The Atlantic - The War on Stupid People

http://www.theatlantic.com/magazine/archive/2016/07/the-war-on-stupid-people/485618/

"As recently as the 1950s, possessing only middling intelligence was not likely to severely limit your life’s trajectory. IQ wasn’t a big factor in whom you married, where you lived, or what others thought of you. The qualifications for a good job, whether on an assembly line or behind a desk, mostly revolved around integrity, work ethic, and a knack for getting along—bosses didn’t routinely expect college degrees, much less ask to see SAT scores. As one account of the era put it, hiring decisions were “based on a candidate having a critical skill or two and on soft factors such as eagerness, appearance, family background, and physical characteristics.”
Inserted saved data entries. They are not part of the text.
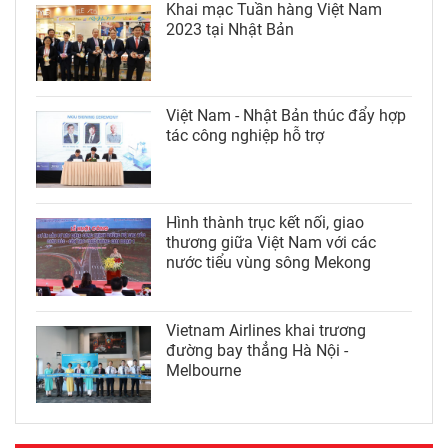
Khai mạc Tuần hàng Việt Nam
2023 tại Nhật Bản
Việt Nam - Nhật Bản thúc đẩy hợp
tác công nghiệp hỗ trợ
Hình thành trục kết nối, giao
thương giữa Việt Nam với các
nước tiểu vùng sông Mekong
Vietnam Airlines khai trương
đường bay thẳng Hà Nội -
Melbourne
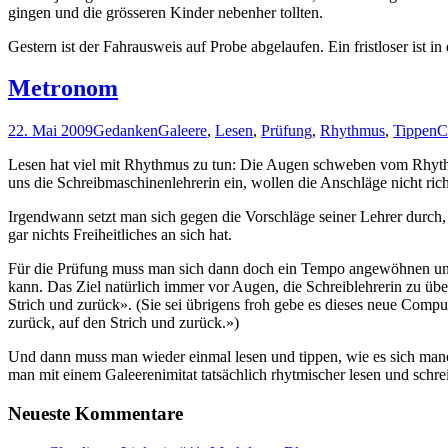
gingen und die grösseren Kinder nebenher tollten.
Gestern ist der Fahrausweis auf Probe abgelaufen. Ein fristloser ist in 
Metronom
22. Mai 2009
Gedanken
Galeere
,
Lesen
,
Prüfung
,
Rhythmus
,
Tippen
C
Lesen hat viel mit Rhythmus zu tun: Die Augen schweben vom Rhythmus 
uns die Schreibmaschinenlehrerin ein, wollen die Anschläge nicht rich
Irgendwann setzt man sich gegen die Vorschläge seiner Lehrer durch,
gar nichts Freiheitliches an sich hat.
Für die Prüfung muss man sich dann doch ein Tempo angewöhnen und 
kann. Das Ziel natürlich immer vor Augen, die Schreiblehrerin zu übe
Strich und zurück». (Sie sei übrigens froh gebe es dieses neue Comp
zurück, auf den Strich und zurück.»)
Und dann muss man wieder einmal lesen und tippen, wie es sich manch
man mit einem Galeerenimitat tatsächlich rhytmischer lesen und schre
Neueste Kommentare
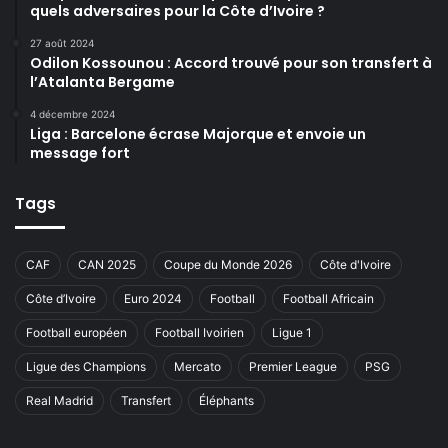
quels adversaires pour la Côte d’Ivoire ?
27 août 2024
Odilon Kossounou : Accord trouvé pour son transfert à
l’Atalanta Bergame
4 décembre 2024
Liga : Barcelone écrase Majorque et envoie un
message fort
Tags
CAF
CAN 2025
Coupe du Monde 2026
Côte d'Ivoire
Côte d’Ivoire
Euro 2024
Football
Football Africain
Football européen
Football Ivoirien
Ligue 1
Ligue des Champions
Mercato
Premier League
PSG
Real Madrid
Transfert
Éléphants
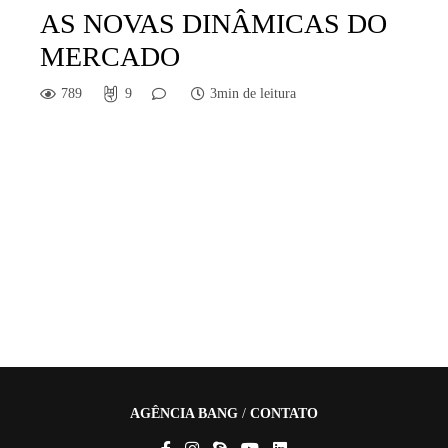
AS NOVAS DINÂMICAS DO
MERCADO
789
9
3min de leitura
AGÊNCIA BANG
/
CONTATO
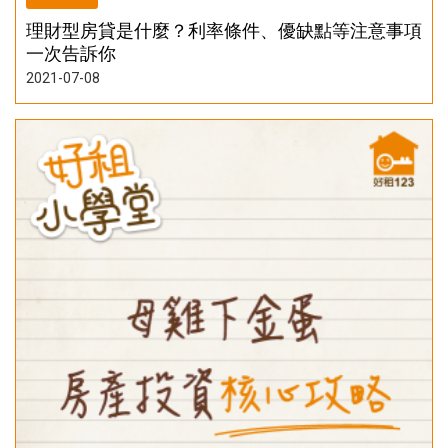
理財型房貸是什麼？利率條件、優缺點等注意事項
一次告訴你
2021-07-08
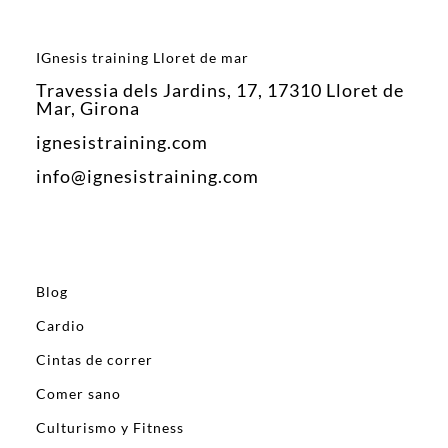
IGnesis training Lloret de mar
Travessia dels Jardins, 17, 17310 Lloret de
Mar, Girona
ignesistraining.com
info@ignesistraining.com
Blog
Cardio
Cintas de correr
Comer sano
Culturismo y Fitness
While the article correctly identifies some problems with what it (I think justifiably) terms the “fetishization” of IQ and academic performance, the author’s conclusions are insupportable. Government incentives to companies that resist automation, in order to preserve jobs? Sure, why not shut down automobile factories and turn back to buggy whip making too?

There are changes to be made. Our society’s current conviction that higher education is the only, or even most desirable, path for everyone is deeply flawed. But trying to turn the clock backwards has never been a valid option.

This article touches on a lot of issues.  If increasingly larger masses of people don’t have the basic cognitive ability to support themselves with work in our increasingly tech automated world, should they simply be given a guaranteed basic income to survive?

There’s also the phenomenon of assortive mating. People tend to pair up with people of similar educational attainment level. This is contributing to increasing income inequality and increasing class & cognitive divide. Assortive mating is even observable in the Sugar phenomenon where rich educated men prefer educated sugar babies over non-educated sugar babies.